COVID-19 is recognized as a multisystem disease [13,14,15]. Vasculopathy generally, and endothelial dysfunction, hypercoagulability, and microthrombi in particular, can be induced by cytokine storms following infection and is a common factor in cardiovascular complications [16,17,18,19]. Recent research has shown that the risk of cardiovascular complications decreases following vaccination with BNT162b2, a safe and effective COVID-19 vaccine [20]. Wigner-Jeziorska et al. reported that convalescent individuals vaccinated with BNT162b2 showed an increased expression of MMP-7 (metalloproteinases 7), while non-vaccinated convalescent individuals showed an increased mRNA expression of ADAMTS1 (ADAM metallopeptidase with thrombospondin type 1 motif 1), elucidating the significant molecular impacts of SARS-CoV-2 infection and vaccination on angiogenesis [21]. Additionally, chronic COVID-19 patients suffer from various types of pain. Drawing from this, a review in this Special Issue analyzed existing microRNA data on chronic COVID-19 and proposed that microRNAs play a regulatory role in the IL-6/STAT3 proinflammatory axis and also make up the blood–nerve barrier, contributing to pain symptoms in chronic COVID-19. These findings suggest that microRNAs could be novel targets for COVID-19 treatment.

Recent research has identified an increasing number of animal coronaviruses capable of infecting humans or human cells, raising concerns about cross-species transmission.

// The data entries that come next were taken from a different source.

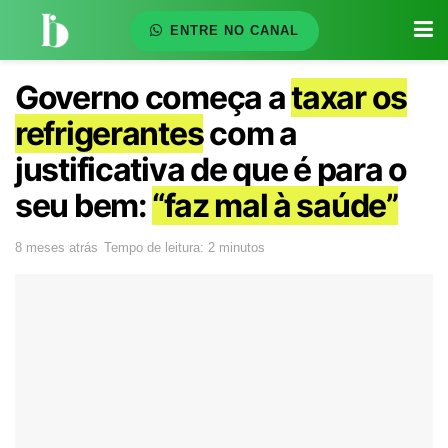
ENTRE NO CANAL
Governo começa a
taxar os
refrigerantes
com a
justificativa de que é para o
seu bem:
“faz mal à saúde”
8 meses atrás
Tempo de leitura: 2 minutos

PDCoV has been detected in pediatric patients, leading to the onset of acute febrile illness [22]. The newly identified SADS-CoV, a type of animal coronavirus discovered in 2018, has been shown to efficiently replicate in various human cell lines [23,24]. Zhou and Zhang et al. successfully generated six monoclonal antibodies targeting the SADS-CoV S protein, among which three exhibited neutralizing activity and two showed hemagglutination inhibitory activity. These antibodies have potential as therapeutic agents against SADS-CoV infection, offering a novel approach for antiviral medication development for animal coronaviruses. Zeng and Wang focused on another clinically significant animal coronavirus, PEDV. Zeng et al. were the first to report that PEDV nsp14 negatively regulates GRP78, a marker protein of ER stress, revealing a novel pathogenic mechanism and identifying a promising target for anti-PEDV drug development. Wang et al. developed a bivalent genetically engineered vaccine providing protection against both Classical Swine Fever (CSF) and PED, two highly contagious viral diseases threatening the swine industry. They have developed a recombinant CSF vaccine C-strain that expresses the antigenic domains of PEDV, the S1N domain and the COE domain [25]. To enhance the efficacy of the vaccine, tissue plasminogen activator signal (tPAs) and the CARD domain of the signaling molecule VISA were introduced, resulting in the secretory expression of the S1NCOE protein and the increased induction of IFN-β in infected cells. The vaccine candidate significantly boosted PEDV-specific antibody production and upregulated PEDV-specific IFN-γ levels in vaccinated animals. Notably, vaccination with the engineered vaccine provided protection against virulent CSFV and PEDV challenges in pigs, highlighting its potential as a promising bivalent vaccine candidate that could optimize immunization protocols and improve disease prevention strategies in the swine industry.

We acknowledge all the authors’ valuable contributions to this Special Issue. The research findings and reviews compiled in this Special Issue provide updated insights into the pathogenic mechanisms of coronaviruses, and antiviral drugs and new vaccines for their treatment. The unique genomic structure and replication characteristics of coronaviruses make them more prone to evolution and recombination than other viruses, as evidenced by SARS-CoV-2. Therefore, continued investigation into the pathogenic mechanisms of coronaviruses and the development of antiviral strategies are imperative for a comprehensive understanding of this virus type and to effectively combat new viral threats.